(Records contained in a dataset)

__________

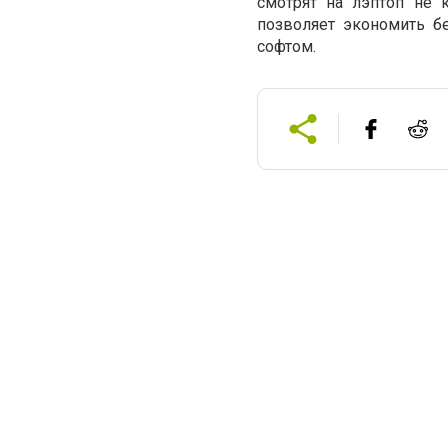
смотрят на лэптоп не 
позволяет экономить б
софтом.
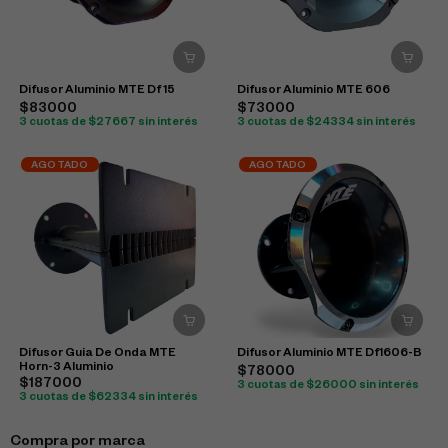
Difusor Aluminio MTE Df 15
Difusor Aluminio MTE 606
$83000
$73000
3 cuotas de $27667 sin interés
3 cuotas de $24334 sin interés
AGOTADO
AGOTADO
Difusor Guia De Onda MTE
Difusor Aluminio MTE Df1606-B
Horn-3 Aluminio
$78000
$187000
3 cuotas de $26000 sin interés
3 cuotas de $62334 sin interés
Compra por marca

__________

Task description:
Sift the data above for lines with "Difusor", then copy each one.

Reply to the exercise:
Difusor Aluminio MTE Df 15
Difusor Aluminio MTE 606
Difusor Guia De Onda MTE
Difusor Aluminio MTE Df1606-B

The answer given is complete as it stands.